Comparable Sales Growth
We measure comparable sales growth as the increase or decrease in sales recorded by the comparable base in any reporting period, compared to sales recorded by the comparable base in the prior reporting period. The comparable base includes sales through our locations and through our e-commerce websites and third-party marketplaces. Comparable sales growth is a key measure used by management and our board of directors to assess our financial performance.
Adjusted EBITDA
Adjusted EBITDA is defined as earnings before interest (including amortization of debt issuance costs), taxes, depreciation and amortization, equity-based compensation expense, executive transition costs, severance, strategic project costs, merger and acquisition costs, and other non-recurring, non-cash or discrete items. Adjusted EBITDA is a key measure used by management and our board of directors to assess our financial performance. Adjusted EBITDA is also frequently used by analysts, investors, and other interested parties to evaluate companies in our industry, when considered alongside other GAAP measures. We use Adjusted EBITDA to supplement GAAP measures of performance to evaluate the effectiveness of our business strategies, to make budgeting decisions, and to compare our performance against that of other companies using similar measures.
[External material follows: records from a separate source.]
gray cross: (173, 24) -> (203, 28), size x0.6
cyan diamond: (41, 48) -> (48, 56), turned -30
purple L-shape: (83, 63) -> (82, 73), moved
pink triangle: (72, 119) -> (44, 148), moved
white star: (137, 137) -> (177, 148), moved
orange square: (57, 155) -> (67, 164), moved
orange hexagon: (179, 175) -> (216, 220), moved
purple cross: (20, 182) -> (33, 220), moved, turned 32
Adjusted EBITDA is not a recognized measure of financial performance under GAAP but is used by some investors to determine a company’s ability to service or incur indebtedness. Adjusted EBITDA is not calculated in the same manner by all companies, and accordingly, is not necessarily comparable to similarly titled measures of other companies and may not be an appropriate measure for performance relative to other companies. Adjusted EBITDA should not be construed as an indicator of a company’s operating performance in isolation from, or as a substitute for, net income (loss), cash flows from operations or cash flow data, all of which are prepared in accordance with GAAP. We have presented Adjusted EBITDA solely as supplemental disclosure because we believe it allows for a more complete analysis of results of operations. Adjusted EBITDA is not intended to represent, and should not be considered more meaningful than, or as an alternative to, measures of operating performance as determined in accordance with GAAP. In the future, we may incur expenses or charges such as those added back to calculate Adjusted EBITDA. Our presentation of Adjusted EBITDA should not be construed as an inference that our future results will be unaffected by these items.
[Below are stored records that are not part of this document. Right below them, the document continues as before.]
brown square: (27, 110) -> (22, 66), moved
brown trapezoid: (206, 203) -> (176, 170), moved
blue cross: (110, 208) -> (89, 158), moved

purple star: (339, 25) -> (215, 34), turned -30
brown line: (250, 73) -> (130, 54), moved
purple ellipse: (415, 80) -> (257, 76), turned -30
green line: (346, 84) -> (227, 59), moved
Adjusted Net Income (Loss) and Adjusted Diluted Earnings (Loss) per Share
Adjusted net income (loss) and Adjusted diluted earnings (loss) per share are additional key measures used by management and our board of directors to assess our financial performance. Adjusted net income (loss) and Adjusted diluted earnings (loss) per share are also frequently used by analysts, investors, and other interested parties to evaluate companies in our industry, when considered alongside other GAAP measures.
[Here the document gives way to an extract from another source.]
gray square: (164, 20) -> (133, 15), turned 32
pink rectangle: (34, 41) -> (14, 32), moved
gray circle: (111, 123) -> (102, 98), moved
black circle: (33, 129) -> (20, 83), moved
Adjusted net income (loss) is defined as net income (loss) adjusted to exclude equity-based compensation expense, executive transition costs, severance, strategic project costs, merger and acquisition costs, change in valuation allowance for deferred taxes, and other non-recurring, non-cash, or discrete items. Adjusted diluted earnings per share is defined as Adjusted net income (loss) divided by the diluted weighted average number of common shares outstanding.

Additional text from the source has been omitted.